The medical team cuts open his shirt, checks his airway, calls for X-rays and supplies. They work with a sense of urgency in this hot space, shifting to make way for specialists and equipment.
Navy Corpsman Yves Henry strides beside the gurney as the medical team hurries the patient down the corridor, arriving at the intensive care unit. Henry speaks Creole and today he serves as a translator. But his patient is unconscious, so when someone calls for a hand to hold a monitor, he springs into surgical technician mode, grabbing hold of the monitor's handle so the medics can see the screen. The patient's kidneys are failing.
There are chest compressions, calls for medication. There is the call no one wants to hear.
The doctors and nurses raise their hands in the air and step back from the bed. Henry lowers his head and shakes it.
The exercise was role-play, preparing the medics for the flood of patients who will be helicoptered in from the U.S. aircraft carrier Carl Vincent and from triage centers in Port-au-Prince.
Soon the elevators and corridors will be full of earthquake victims. They will be rushed from casualty receiving to surgery or to X-ray or to intensive care, and, ideally, to the recovery ward. The drills help the personnel function as a team in this adrenaline-fueled atmosphere. They also prepare the medics for the worst.

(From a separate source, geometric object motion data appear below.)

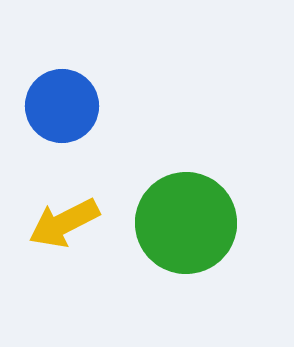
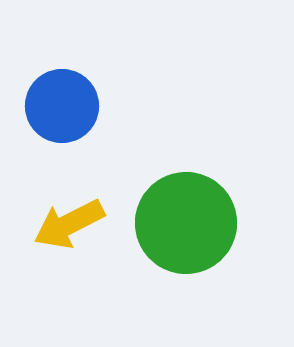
yellow arrow: moved 5 px right, 1 px down
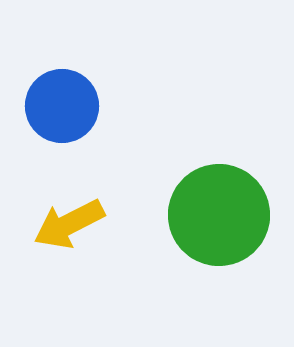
green circle: moved 33 px right, 8 px up
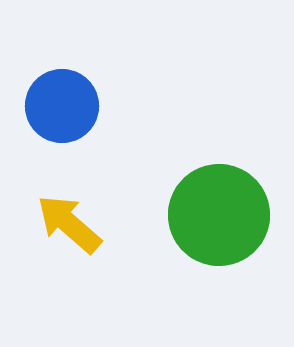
yellow arrow: rotated 68 degrees clockwise
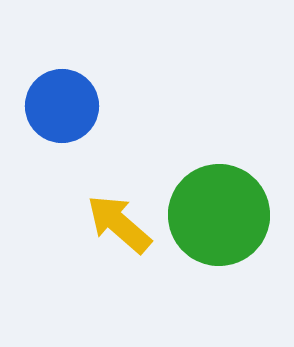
yellow arrow: moved 50 px right
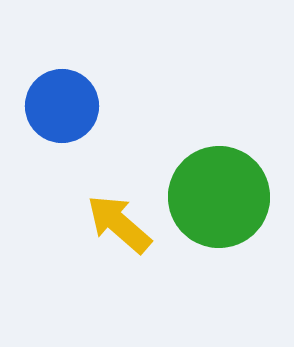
green circle: moved 18 px up
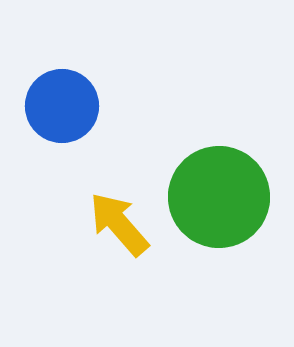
yellow arrow: rotated 8 degrees clockwise
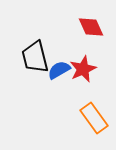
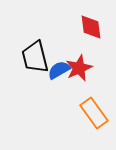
red diamond: rotated 16 degrees clockwise
red star: moved 4 px left, 1 px up
orange rectangle: moved 5 px up
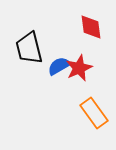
black trapezoid: moved 6 px left, 9 px up
blue semicircle: moved 4 px up
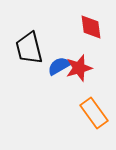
red star: rotated 8 degrees clockwise
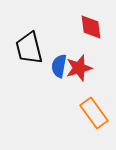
blue semicircle: rotated 50 degrees counterclockwise
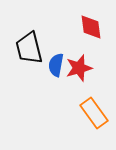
blue semicircle: moved 3 px left, 1 px up
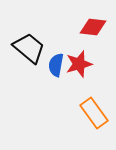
red diamond: moved 2 px right; rotated 76 degrees counterclockwise
black trapezoid: rotated 144 degrees clockwise
red star: moved 4 px up
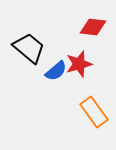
blue semicircle: moved 6 px down; rotated 140 degrees counterclockwise
orange rectangle: moved 1 px up
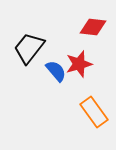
black trapezoid: rotated 92 degrees counterclockwise
blue semicircle: rotated 90 degrees counterclockwise
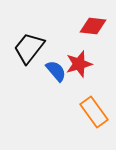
red diamond: moved 1 px up
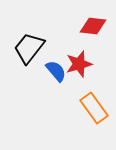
orange rectangle: moved 4 px up
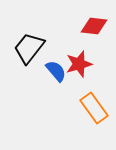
red diamond: moved 1 px right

Haitian surgical technician Henry says it is difficult to come to terms with the fact that the patients will be his countrymen. But he says that as a health care provider, the feeling of sadness from losing a patient is the same, no matter the patient's nationality.
"You do your best to help that person," said Henry. "But then, you know, they don't make it, so I'm sure you feel bad because your hope was for the patient to live, to survive."
There is little time left for drills. The Comfort is expected to arrive in the vicinity of Haiti on Wednesday, and officials expect to fill its 1,000 beds.